I missed out on the other two major disruptions of service on Metro earlier in this week. I was not so fortunate today. The only saving grace today was the fact it was the day before the July 4th holiday weekend so it was not a normal rush hour. If it had been it would have been terrible. As it was there were fewer people than normal on Metro this morning. It meant that the first train that pulled into Rhode Island Avenue after a more than 20 minute wait was not completely full of people. It was crowded but not jam packed.
I guess it could have been worse. Here’s a little taste of what happened on the Red Line on Monday:
It was chaotic at Farragut North on Monday evening.
Two trains offloaded at the station within minutes of each other during the heart of the rush hour. Trains single-tracked. There were delays in both directions. A platform was so crowded that some riders were pushed back to the mezzanine. The fare gates closed for at least 20 minutes to keep more passengers from flooding the station.
My 15-minute train ride turned into a 90-minute nightmare.
The problem, as some riders described it Monday night, is not that this happened Monday. It is that these delay-plagued commutes are becoming too common on the Red Line. This week was Monday. Last week was Wednesday.
This has become the norm these days. It’s not the rare break down of service. It is becoming a weekly event. Usually not a small scale but on a large one. Effecting wide swaths of the Metro system. Today there was an announcement urging riders to go to Fort Totten and transfer to the Green Line and then transfer to the Red Line at Gallery Place. That’s a pretty good idea but if everyone does it then both of those stations will be overwhelmed with passengers. It was also difficult to do because for a while no trains were running in either direction.

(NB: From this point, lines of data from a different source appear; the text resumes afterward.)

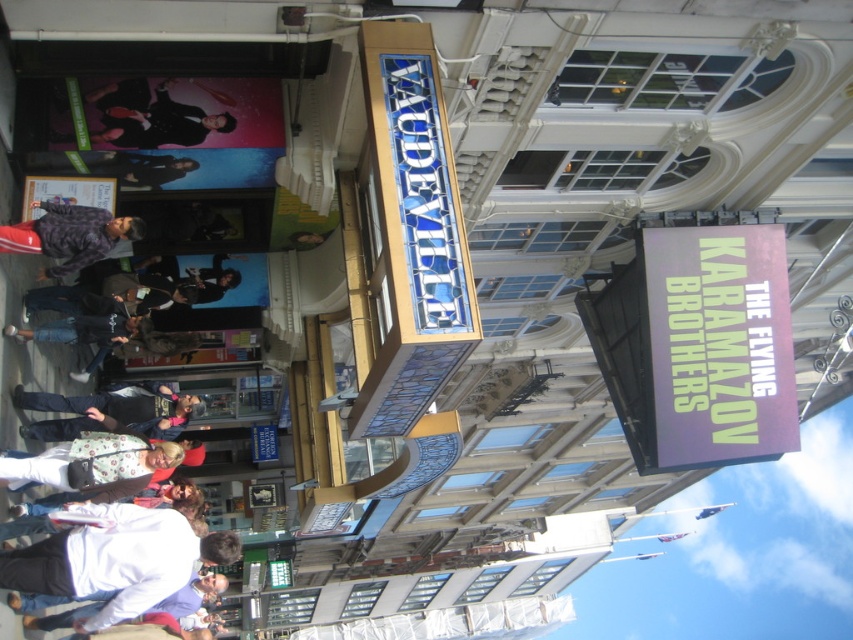 You are an actor preparing to enter the theater for a performance. You see a shiny black suit at upper left and a plaid fabric shirt at lower left. Which clothing item is closer to you?

The shiny black suit at upper left is closer to you because the plaid fabric shirt at lower left is behind it. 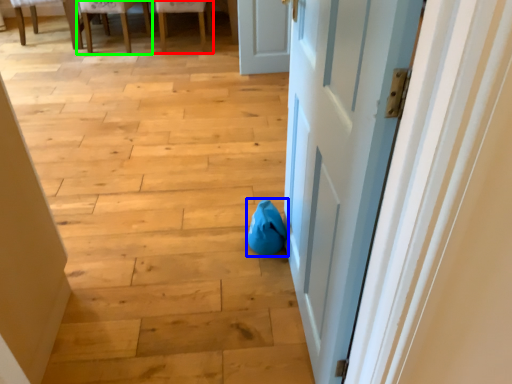 Question: Based on their relative distances, which object is farther from chair (highlighted by a red box)? Choose from bean bag chair (highlighted by a blue box) and chair (highlighted by a green box).

Choices:
 (A) bean bag chair
 (B) chair

Answer: (A)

It ended up I was just about 40 minutes late getting to work. Not a huge amount of time but enough to be annoying. That seems to be the best word to describe Metro these days annoying.
It really does seem that the whole system is just falling apart. It makes me wonder if Metro is able to operate a system that runs seven days a week.
I also wonder at what point people get so disgusted with the Metro that riders start leaving in droves. Or has that begun? Is this that start of the collapse of the entire system? Only time will tell on that.
In the mean time Metro needs to improve service so people actually notice a difference. So far they haven't been very good at that.